Very good point. There is a slightly weird aspect though to the divide between
the personal posts being poured into G+, and the purely algorithmic results
being pumped out the other end by Google Plus Your World et al.

Certainly, a "cohesive strategy" would be to give a more human feel to the
search results (or, easier -- Kill All Humans) but in the meantime it
certainly doesn't feel like different aspects of a single magical piece of
huggy software. Perhaps five or ten years down the track it may seem more
organic, meanwhile it has this disjointed feeling which may be contributing to
the lack of love for the Googles at the moment. I pour my heart into you,
robot. Why do you give me nothing but cold metal?

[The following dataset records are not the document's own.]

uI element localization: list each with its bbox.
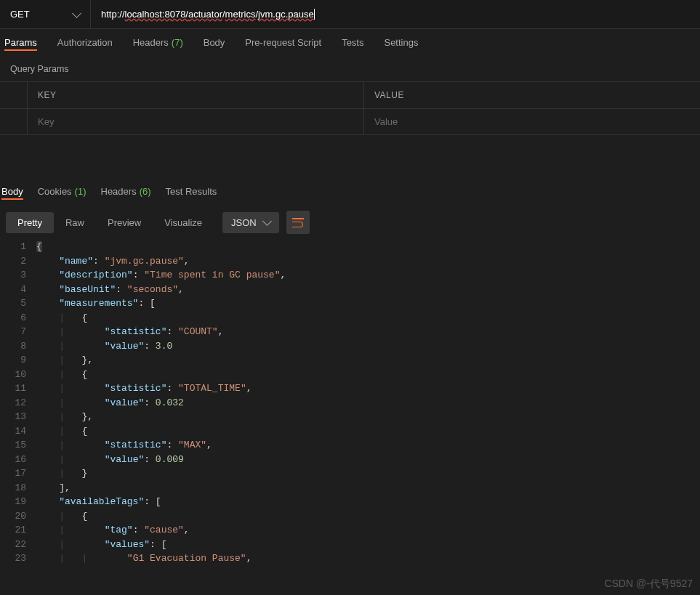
params-table: KEY VALUE <box>0 81 700 135</box>
tab-resp-body[interactable]: Body <box>1 185 23 200</box>
watermark: CSDN @-代号9527 <box>604 578 693 591</box>
tab-body[interactable]: Body <box>204 37 225 49</box>
header-key: KEY <box>28 82 364 108</box>
chevron-down-icon <box>262 216 272 226</box>
view-visualize[interactable]: Visualize <box>153 212 214 233</box>
tab-rheaders-label: Headers <box>101 186 137 197</box>
tab-authorization[interactable]: Authorization <box>57 37 113 49</box>
tab-headers-count: (7) <box>172 37 183 48</box>
tab-cookies-count: (1) <box>75 186 87 197</box>
params-row <box>0 108 700 134</box>
wrap-lines-button[interactable] <box>286 211 310 234</box>
tab-headers-label: Headers <box>133 37 169 48</box>
method-label: GET <box>10 9 30 20</box>
tab-resp-cookies[interactable]: Cookies (1) <box>38 186 87 198</box>
code-content: { "name": "jvm.gc.pause", "description":… <box>36 240 700 566</box>
tab-rheaders-count: (6) <box>140 186 151 197</box>
tab-prerequest[interactable]: Pre-request Script <box>245 37 321 49</box>
key-input[interactable] <box>38 116 353 127</box>
view-preview[interactable]: Preview <box>96 212 153 233</box>
response-body[interactable]: 1234567891011121314151617181920212223 { … <box>0 240 700 566</box>
tab-tests[interactable]: Tests <box>342 37 363 49</box>
tab-settings[interactable]: Settings <box>384 37 418 49</box>
tab-headers[interactable]: Headers (7) <box>133 37 183 49</box>
tab-cookies-label: Cookies <box>38 186 72 197</box>
format-label: JSON <box>231 217 257 228</box>
format-select[interactable]: JSON <box>222 212 279 233</box>
header-value: VALUE <box>364 82 700 108</box>
tab-resp-headers[interactable]: Headers (6) <box>101 186 151 198</box>
value-input[interactable] <box>374 116 690 127</box>
body-controls: Pretty Raw Preview Visualize JSON <box>0 205 700 240</box>
query-params-label: Query Params <box>0 57 700 81</box>
view-tabs: Pretty Raw Preview Visualize <box>6 212 214 233</box>
view-pretty[interactable]: Pretty <box>6 212 54 233</box>
chevron-down-icon <box>72 9 81 18</box>
tab-params[interactable]: Params <box>4 36 37 51</box>
view-raw[interactable]: Raw <box>54 212 96 233</box>
params-header: KEY VALUE <box>0 82 700 108</box>
wrap-icon <box>292 218 304 227</box>
url-bar: GET http://localhost:8078/actuator/metri… <box>0 0 700 29</box>
url-input[interactable]: http://localhost:8078/actuator/metrics/j… <box>91 0 700 28</box>
tab-test-results[interactable]: Test Results <box>166 186 217 198</box>
response-tabs: Body Cookies (1) Headers (6) Test Result… <box>0 179 700 205</box>
method-select[interactable]: GET <box>0 0 91 28</box>
line-gutter: 1234567891011121314151617181920212223 <box>0 240 36 566</box>
request-tabs: Params Authorization Headers (7) Body Pr… <box>0 29 700 57</box>
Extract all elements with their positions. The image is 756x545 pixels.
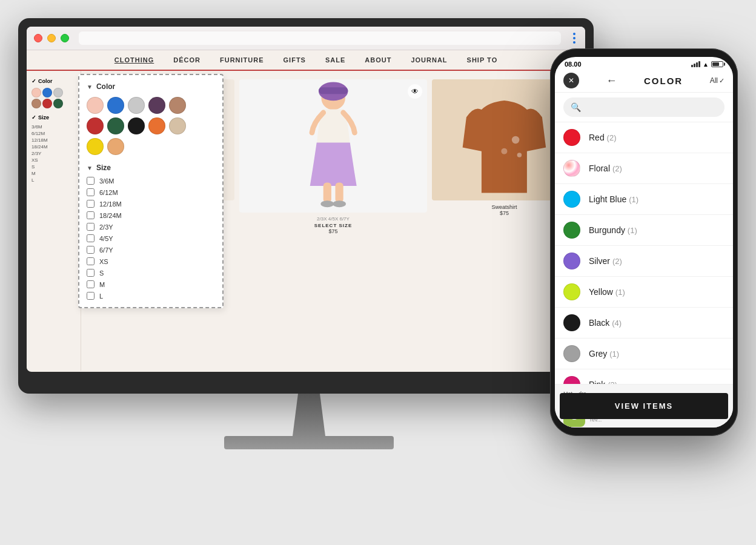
product-size-info: 2/3X 4/5X 6/7Y [239, 216, 427, 222]
size-option-6-12m[interactable]: 6/12M [87, 188, 215, 196]
browser-minimize-dot[interactable] [47, 34, 56, 42]
phone-screen: 08.00 ▲ ✕ ← COLOR [555, 57, 733, 428]
color-chevron-icon: ▼ [87, 84, 93, 90]
product-image-cream-dress: 👁 [239, 79, 427, 213]
color-list-item-floral[interactable]: Floral (2) [555, 153, 733, 184]
view-items-button[interactable]: VIEW ITEMS [560, 393, 728, 419]
sidebar-swatch-grey[interactable] [53, 88, 63, 97]
swatch-tan[interactable] [169, 97, 186, 114]
monitor: CLOTHING DÉCOR FURNITURE GIFTS SALE ABOU… [18, 18, 600, 454]
swatch-purple[interactable] [148, 97, 165, 114]
product-select-size[interactable]: SELECT SIZE [239, 223, 427, 228]
color-list-item-silver[interactable]: Silver (2) [555, 246, 733, 277]
browser-close-dot[interactable] [34, 34, 42, 42]
site-nav: CLOTHING DÉCOR FURNITURE GIFTS SALE ABOU… [27, 50, 585, 71]
sidebar-size-6-12m: 6/12M [31, 131, 76, 136]
color-list-item-red[interactable]: Red (2) [555, 122, 733, 153]
size-option-2-3y[interactable]: 2/3Y [87, 223, 215, 231]
color-label-silver: Silver (2) [589, 256, 622, 266]
swatch-cream[interactable] [169, 117, 186, 134]
color-label-yellow: Yellow (1) [589, 287, 625, 297]
color-filter-list: Red (2)Floral (2)Light Blue (1)Burgundy … [555, 122, 733, 384]
svg-rect-3 [319, 87, 348, 94]
nav-gifts[interactable]: GIFTS [284, 56, 306, 64]
nav-journal[interactable]: JOURNAL [411, 56, 447, 64]
sidebar-swatch-blue[interactable] [42, 88, 52, 97]
nav-decor[interactable]: DÉCOR [173, 56, 201, 64]
color-label-black: Black (4) [589, 318, 622, 328]
size-chevron-icon: ▼ [87, 165, 93, 171]
swatch-blue[interactable] [107, 97, 124, 114]
sidebar-swatch-green[interactable] [53, 99, 63, 108]
color-dot-black [563, 314, 580, 331]
size-option-3-6m[interactable]: 3/6M [87, 177, 215, 185]
size-option-s[interactable]: S [87, 269, 215, 277]
search-bar[interactable]: 🔍 [563, 97, 724, 117]
monitor-frame: CLOTHING DÉCOR FURNITURE GIFTS SALE ABOU… [18, 18, 594, 394]
size-option-18-24m[interactable]: 18/24M [87, 211, 215, 219]
phone-status-bar: 08.00 ▲ [555, 57, 733, 69]
nav-furniture[interactable]: FURNITURE [220, 56, 264, 64]
color-list-item-pink[interactable]: Pink (3) [555, 369, 733, 384]
signal-bars-icon [691, 61, 700, 67]
color-list-item-yellow[interactable]: Yellow (1) [555, 277, 733, 308]
color-label-red: Red (2) [589, 133, 616, 142]
back-button[interactable]: ← [606, 74, 617, 87]
check-mark-icon: ✓ [719, 77, 724, 85]
filter-size-label: Size [96, 164, 111, 172]
swatch-orange[interactable] [148, 117, 165, 134]
swatch-light-grey[interactable] [128, 97, 145, 114]
swatch-red[interactable] [87, 117, 104, 134]
color-count-yellow: (1) [615, 288, 625, 297]
product-price-dress: $75 [239, 228, 427, 234]
sidebar-size-2-3y: 2/3Y [31, 151, 76, 156]
all-filter-button[interactable]: All ✓ [710, 76, 724, 85]
size-option-4-5y[interactable]: 4/5Y [87, 234, 215, 242]
swatch-light-tan[interactable] [107, 138, 124, 155]
size-option-12-18m[interactable]: 12/18M [87, 200, 215, 208]
nav-about[interactable]: ABOUT [365, 56, 391, 64]
size-option-6-7y[interactable]: 6/7Y [87, 246, 215, 254]
filter-size-header: ▼ Size [87, 164, 215, 172]
color-dot-pink [563, 376, 580, 384]
browser-chrome [27, 27, 585, 50]
phone-footer: VIEW ITEMS [560, 393, 728, 419]
swatch-peach[interactable] [87, 97, 104, 114]
color-list-item-grey[interactable]: Grey (1) [555, 339, 733, 369]
sidebar-color-section: ✓ Color [31, 78, 76, 84]
nav-sale[interactable]: SALE [325, 56, 345, 64]
phone-search-area: 🔍 [555, 93, 733, 122]
color-list-item-black[interactable]: Black (4) [555, 308, 733, 339]
size-option-m[interactable]: M [87, 280, 215, 288]
svg-rect-4 [323, 183, 331, 203]
close-button[interactable]: ✕ [563, 73, 579, 88]
swatch-dark-green[interactable] [107, 117, 124, 134]
monitor-stand-neck [291, 394, 327, 436]
swatch-black[interactable] [128, 117, 145, 134]
swatch-yellow[interactable] [87, 138, 104, 155]
sidebar-swatch-red[interactable] [42, 99, 52, 108]
color-count-silver: (2) [612, 257, 622, 266]
phone-header: ✕ ← COLOR All ✓ [555, 69, 733, 93]
browser-maximize-dot[interactable] [61, 34, 69, 42]
color-list-item-light-blue[interactable]: Light Blue (1) [555, 184, 733, 215]
phone-time: 08.00 [565, 61, 582, 68]
svg-point-7 [333, 200, 346, 207]
size-option-l[interactable]: L [87, 292, 215, 300]
product-card-cream-dress[interactable]: 👁 2/3X 4/5X 6/7Y SELECT SIZE $75 [237, 77, 429, 237]
sidebar-color-swatches [31, 88, 76, 108]
browser-url-bar[interactable] [79, 31, 561, 45]
filter-color-swatches [87, 97, 215, 155]
nav-clothing[interactable]: CLOTHING [114, 56, 154, 64]
svg-rect-5 [335, 183, 343, 203]
sidebar-swatch-peach[interactable] [31, 88, 41, 97]
color-dot-grey [563, 345, 580, 362]
nav-ship-to[interactable]: SHIP TO [467, 56, 498, 64]
size-option-xs[interactable]: XS [87, 257, 215, 265]
svg-point-9 [502, 148, 508, 154]
sidebar-swatch-tan[interactable] [31, 99, 41, 108]
color-count-red: (2) [607, 133, 617, 142]
color-list-item-burgundy[interactable]: Burgundy (1) [555, 215, 733, 246]
battery-fill [712, 62, 719, 66]
browser-menu-icon[interactable] [571, 31, 578, 45]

Sure would love for an API though so that enterprising developers could hack
up some interfaces other than the one-size-feels-itchy-on-all.

------
patrickaljord
The problem with having a write API is that it could turn into Buzz where
everyone's time line was just a mirror of their twitter timeline.

------
zmmmmm
I don't see why they don't just provide the API and ban cross posting if that
is their concern. If they are willing to go on witch hunts searching for users
whose names aren't real then I'm sure they can do the same for apps that are
facilitating cross posting and retract keys.

Personally a big minus for me at the moment for G+ is the lack of a decent
tablet app for it. The tablet apps are just the phone apps scaled up and they
completely fail at it. This would be solved for them in about 5 minutes if
Google would just open up an API.

------
currywurst
I hear this "polluting the stream" argument a lot .. but what is really so bad
about someone cross-posting from Twitter ?

Wouldn't that be a great way for Google to capture some of the Twitter content
(which would be more valuable IMHO) ?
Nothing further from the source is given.